Sie sind dort genauso gut aufgehoben, nicht besser!

Diese Studie kommt deshalb zu dem Ergebnis, dass diese Kinder zu Hause besser aufgehoben wären, weil die Qualität der Krippen in ganz Deutschland, aber gerade auch in Bayern, noch nicht dem Qualitätsniveau entspricht, das nötig wäre, damit die Kinder dort gut versorgt werden könnten. Gerade diese Kinder könnten von einem solchen Krippenplatz profitieren.
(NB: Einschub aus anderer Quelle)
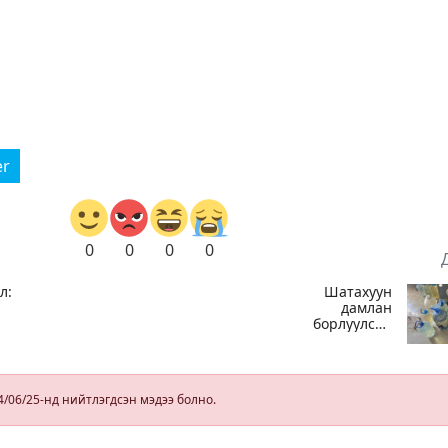
er
0
0
0
0
л:
Шатахуун
дамлан
борлуулсан
хоёр зөрчлийг
ЕХ-
илрүүлэн
шалгаж байна
4/06/25-нд нийтлэгдсэн мэдээ болно.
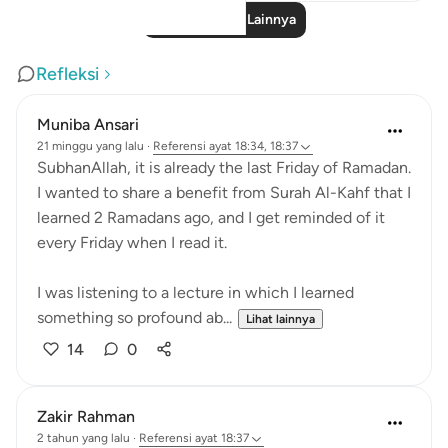
Baca Pelajaran Lainnya
Refleksi
Muniba Ansari
21 minggu yang lalu
·
Referensi
ayat 18:34, 18:37
SubhanAllah, it is already the last Friday of Ramadan.
I wanted to share a benefit from Surah Al-Kahf that I
learned 2 Ramadans ago, and I get reminded of it
every Friday when I read it.
I was listening to a lecture in which I learned
something so profound ab...
Lihat lainnya
14
0
Zakir Rahman
2 tahun yang lalu
·
Referensi
ayat 18:37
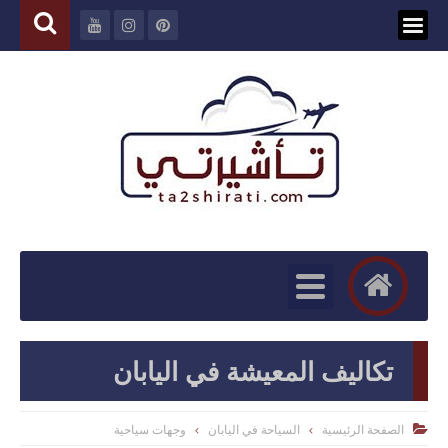
تكاليف المعيشة في اليابان
الصفحة الرئيسية
السياحة في اليابان
وجهات سياحية

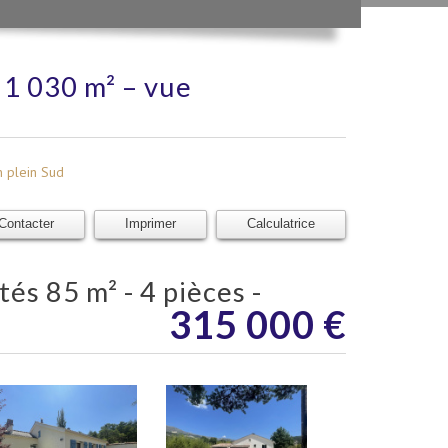
 1 030 m² – vue
 plein Sud
Contacter
Imprimer
Calculatrice
315 000
€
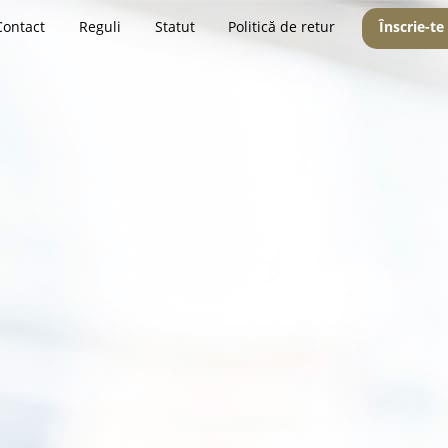
Contact
Reguli
Statut
Politică de retur
Înscrie-te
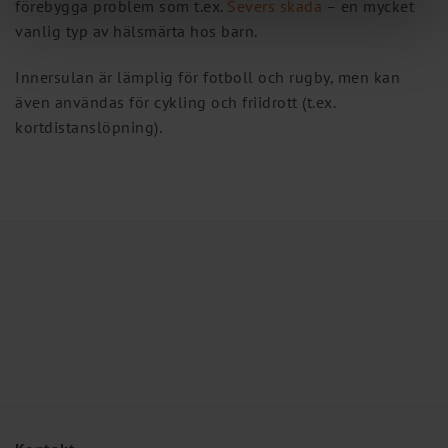
förebygga problem som t.ex.
Severs skada
– en mycket
vanlig typ av hälsmärta hos barn.
Innersulan är lämplig för fotboll och rugby, men kan
även användas för cykling och friidrott (t.ex.
kortdistanslöpning).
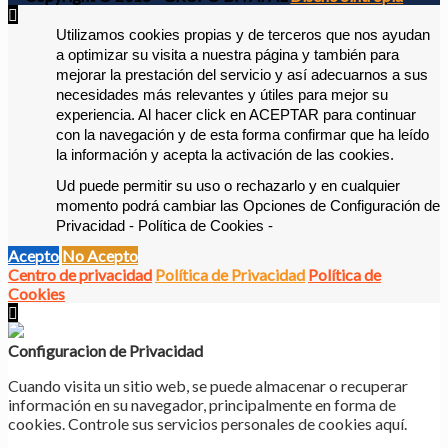
Utilizamos cookies propias y de terceros que nos ayudan 
a optimizar su visita a nuestra página y también para 
mejorar la prestación del servicio y así adecuarnos a sus 
necesidades más relevantes y útiles para mejor su 
experiencia. 
Al hacer click en ACEPTAR para continuar 
con la navegación y de esta forma confirmar que ha leído 
la información y acepta la activación de las cookies. 
Ud puede permitir su uso o rechazarlo y en cualquier 
momento podrá cambiar las Opciones de Configuración de 
Privacidad - Política de Cookies -
Acepto
No Acepto
Centro de privacidad
Política de Privacidad
Política de
Cookies
Configuracion de Privacidad
Cuando visita un sitio web, se puede almacenar o recuperar
información en su navegador, principalmente en forma de
cookies. Controle sus servicios personales de cookies aquí.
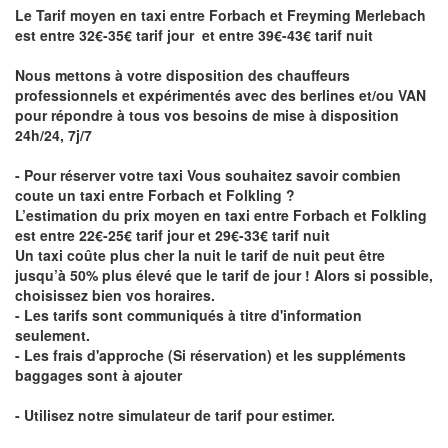
Le Tarif moyen en taxi entre Forbach et Freyming Merlebach
est entre 32€-35€ tarif jour et entre 39€-43€ tarif nuit
Nous mettons à votre disposition des chauffeurs
professionnels et expérimentés avec des berlines et/ou VAN
pour répondre à tous vos besoins de mise à disposition
24h/24, 7j/7
- Pour réserver votre taxi Vous souhaitez savoir
combien
coute un taxi entre Forbach et Folkling
?
L’estimation du prix moyen en taxi entre Forbach et Folkling
est entre 22€-25€ tarif jour et 29€-33€ tarif nuit
Un taxi coûte plus cher la nuit le tarif de nuit peut être
jusqu’à 50% plus élevé que le tarif de jour ! Alors si possible,
choisissez bien vos horaires.
- Les tarifs sont communiqués à titre d'information
seulement.
- Les frais d'approche (Si réservation) et les suppléments
baggages sont à ajouter
- Utilisez notre simulateur de tarif pour estimer.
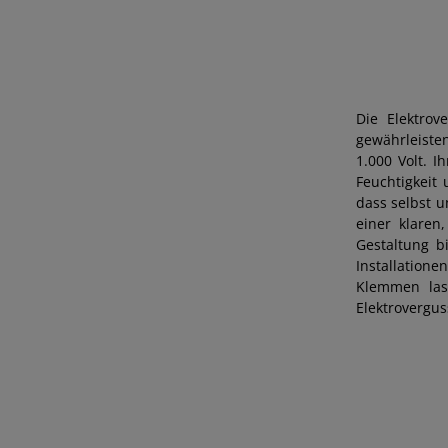
Die Elektrov
gewährleiste
1.000 Volt. I
Feuchtigkeit 
dass selbst u
einer klaren
Gestaltung bi
Installatione
Klemmen las
Elektrovergus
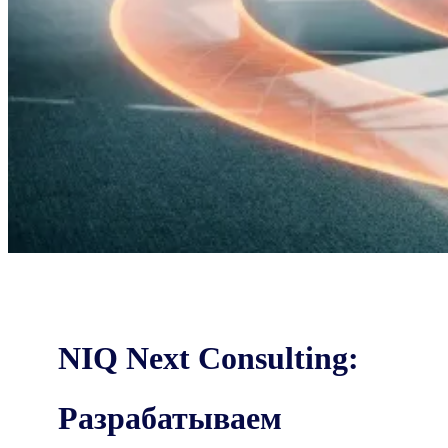
NIQ Next Consulting:
Разрабатываем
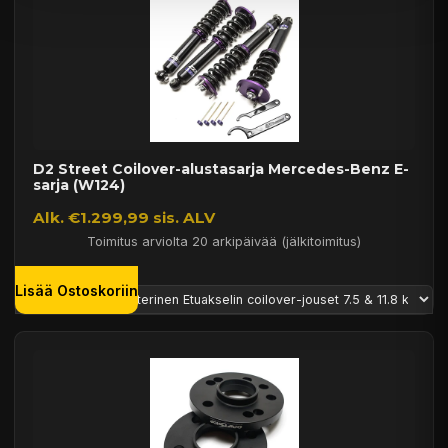
D2 Street Coilover-alustasarja Mercedes-Benz E-
sarja (W124)
Alk. €1.299,99 sis. ALV
Toimitus arviolta 20 arkipäivää (jälkitoimitus)
Lisää Ostoskoriin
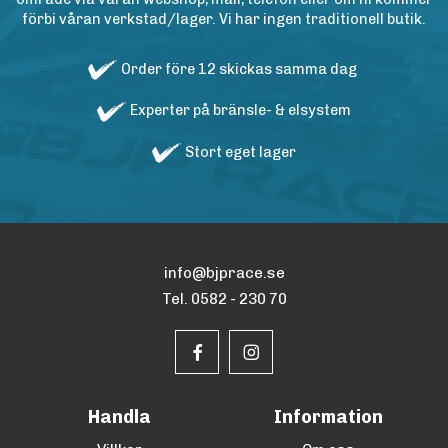
förbi våran verkstad/lager. Vi har ingen traditionell butik.
Order före 12 skickas samma dag
Experter på bränsle- & elsystem
Stort eget lager
info@bjprace.se
Tel. 0582 - 230 70
Handla
Information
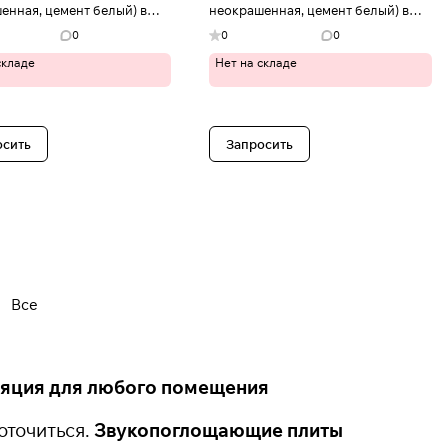
енная, цемент белый) в
неокрашенная, цемент белый) в
о
Иваново
0
0
0
складе
Нет на складе
осить
Запросить
Все
яция для любого помещения
оточиться.
Звукопоглощающие плиты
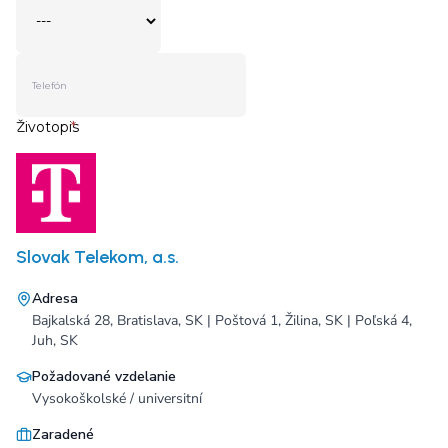
Slovak Telekom, a.s.
Adresa
Bajkalská 28, Bratislava, SK | Poštová 1, Žilina, SK | Poľská 4,
Juh, SK
Požadované vzdelanie
Vysokoškolské / universitní
Zaradené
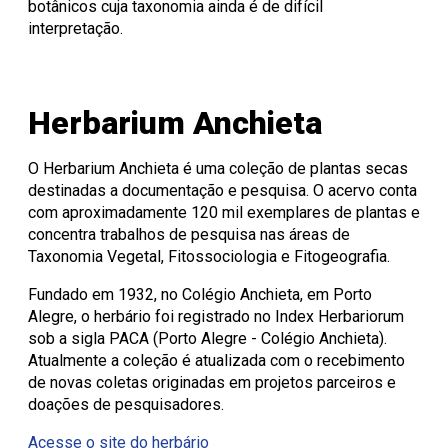
botânicos cuja taxonomia ainda é de difícil
interpretação.
Herbarium Anchieta
O Herbarium Anchieta é uma coleção de plantas secas
destinadas a documentação e pesquisa. O acervo conta
com aproximadamente 120 mil exemplares de plantas e
concentra trabalhos de pesquisa nas áreas de
Taxonomia Vegetal, Fitossociologia e Fitogeografia.
Fundado em 1932, no Colégio Anchieta, em Porto
Alegre, o herbário foi registrado no Index Herbariorum
sob a sigla PACA (Porto Alegre - Colégio Anchieta).
Atualmente a coleção é atualizada com o recebimento
de novas coletas originadas em projetos parceiros e
doações de pesquisadores.
Acesse o site do herbário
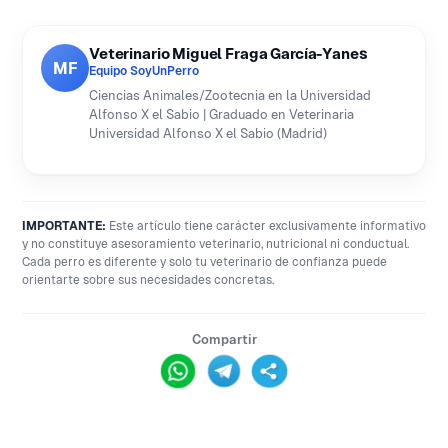
Veterinario Miguel Fraga García-Yanes
MF
Equipo SoyUnPerro
Ciencias Animales/Zootecnia en la Universidad
Alfonso X el Sabio | Graduado en Veterinaria
Universidad Alfonso X el Sabio (Madrid)
IMPORTANTE:
Este artículo tiene carácter exclusivamente informativo
y no constituye asesoramiento veterinario, nutricional ni conductual.
Cada perro es diferente y solo tu veterinario de confianza puede
orientarte sobre sus necesidades concretas.
Compartir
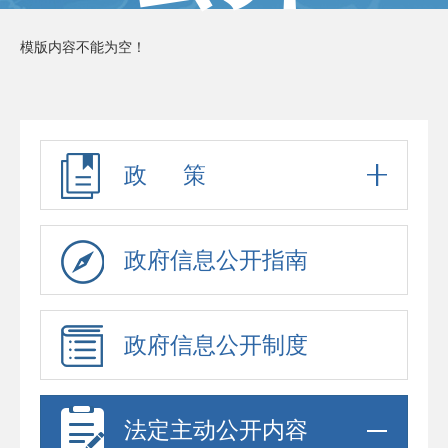
模版内容不能为空！
政 策
政府信息公开指南
政府信息公开制度
法定主动公开内容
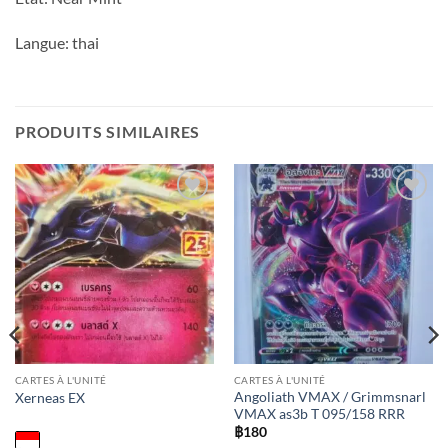
Langue: thai
PRODUITS SIMILAIRES
Add to
Add to
wishlist
wishlist
CARTES À L'UNITÉ
CARTES À L'UNITÉ
Angoliath VMAX / Grimmsnarl
Xerneas EX
VMAX as3b T 095/158 RRR
฿
180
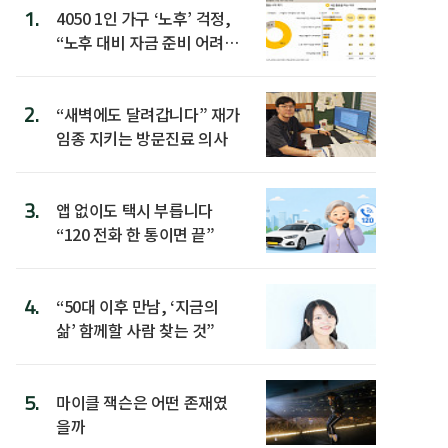
1.
4050 1인 가구 ‘노후’ 걱정,
“노후 대비 자금 준비 어려
워”
2.
“새벽에도 달려갑니다” 재가
임종 지키는 방문진료 의사
3.
앱 없이도 택시 부릅니다
“120 전화 한 통이면 끝”
4.
“50대 이후 만남, ‘지금의
삶’ 함께할 사람 찾는 것”
5.
마이클 잭슨은 어떤 존재였
을까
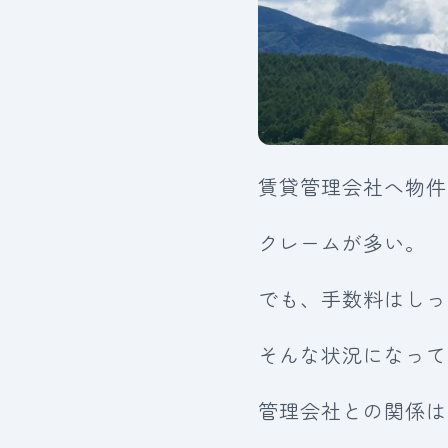
賃貸管理会社へ物件
クレームが多い。
でも、手数料はしっ
そんな状況になって
管理会社との関係は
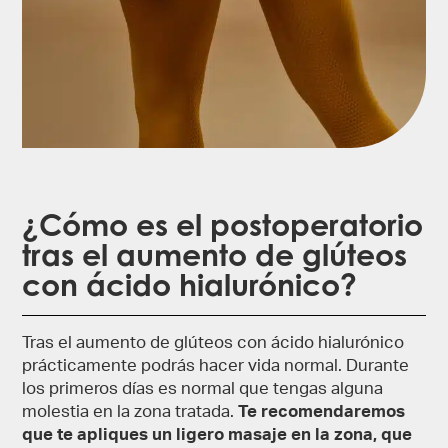
¿Cómo es el postoperatorio
tras el aumento de glúteos
con ácido hialurónico?
Tras el aumento de glúteos con ácido hialurónico
prácticamente podrás hacer vida normal. Durante
los primeros días es normal que tengas alguna
molestia en la zona tratada.
Te recomendaremos
que te apliques un ligero masaje en la zona, que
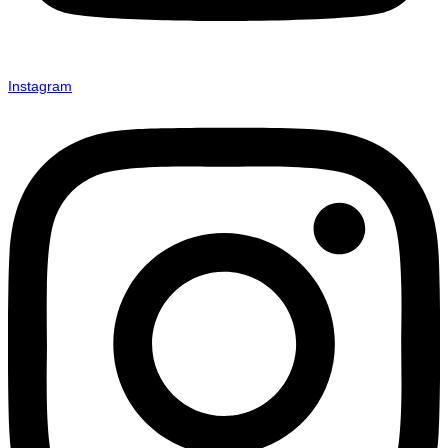
Instagram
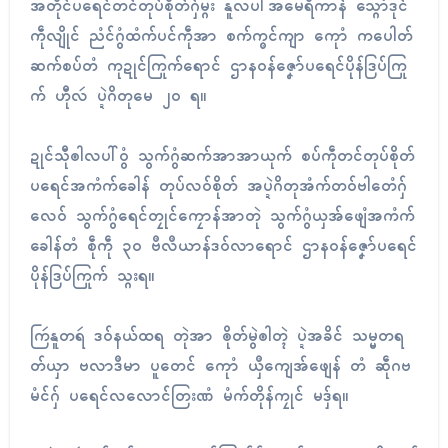
အတိုၚ်ပရေၚ်တင်တုပ်စိုတ်ဂှ်မ္ဂး နူလပါ်အမေရိကာန် သ္ဂောံဒုၚ်
ကဵုလျိုၚ် ညံၚ်ဂွံထံက်ပၚ်ကဵုအာ စက်က္ၜၚ်ကျာ ကေုာံ ကပေါတ်
ဆက်စပ်တံ ကုဍုၚ်ကြုက်ရောၚ် ဌာနဝန်ဇၞော်ပရေၚ်ပိုန်ဒြပ်ကြု
က် ဟီုလဴ ပ္ဍဲဂိတုမေ ၂၀ ရ။
ဍုၚ်သီုၜါလပါ်ဝွံ သွက်ဂွံဆက်အာအာယုက် စပ်ကဵုတင်တုပ်စိုတ်
ပရေၚ်အကံက်ခေါန် တုပ်လဝ်စိုတ် အပ္ဍဲဂိတုအံက်တဝ်ဗါတေံဂှ်
လေဝ် သွက်ဂွံရေၚ်တၠုၚ်ကၠောန်အာတုဲ သွက်ဂွံယှအ်ဖျေံအကံက်
ခေါန်တံ စဵုကဵု ၃၀ ဗဳလဳယာန်ဒဝ်လာရောၚ် ဌာနဝန်ဇၞော်ပရေၚ်
ပိုန်ဒြပ်ကြုက် သ္ဂးရ။
ကြဴနူတရဴ ဒဝ်နယ်ထရ တုဲအာ ၜိုတ်မွဲၜါတ္ၚဲ ပ္ဍဲအခိၚ် သမ္မတရ
တ်ယှာ ဗလာဒဳမာ ပူတေၚ် ကေုာံ ယှဳကျေအ်ဖျေန် တံ ဆဵုဂဗ
မံၚ်ဂှ် ပရေၚ်လလောၚ်တြးဏံ မံက်တိုန်ကၠုၚ် မဒှ်ရ။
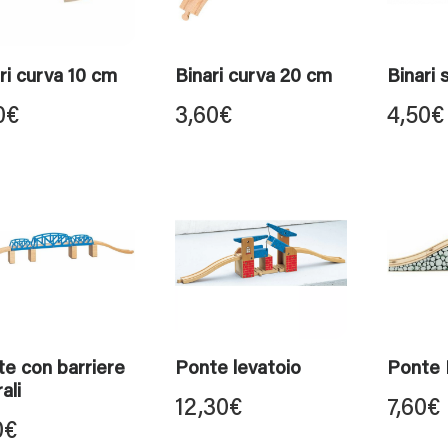
ri curva 10 cm
Binari curva 20 cm
Binari
0
€
3,60
€
4,50
€
e con barriere
Ponte levatoio
Ponte 
ali
12,30
€
7,60
€
0
€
Wir hoffen, dass die Qualität der Kitas weiter gesteigert wird. 230 Millionen Euro zuzüglich der 32 Stellen, die im Amt für Familie für die Bearbeitung der Anträge geschaffen worden sind, sind richtig viel Geld. Damit könnten wir für die Kitas richtig Gas geben. Wir könnten damit von mir aus auch in den Grundschulen die Inklusion fördern und die Randzeiten- und Ferienbetreuung ausbauen.

Trotzdem dürfen die Eltern ihre Kinder zu Hause betreuen. Sie haben natürlich eine Wahlfreiheit. Keiner wird zu etwas gezwungen, weder von der SPD-Fraktion noch von den anderen Oppositionsparteien.

(Beifall bei der SPD und den GRÜNEN)

Zwei kurze Antworten: Wir bauen die Zahl der KitaPlätze weiter aus.

(Eva Gottstein (FREIE WÄHLER): Aber das Geld fehlt uns doch!)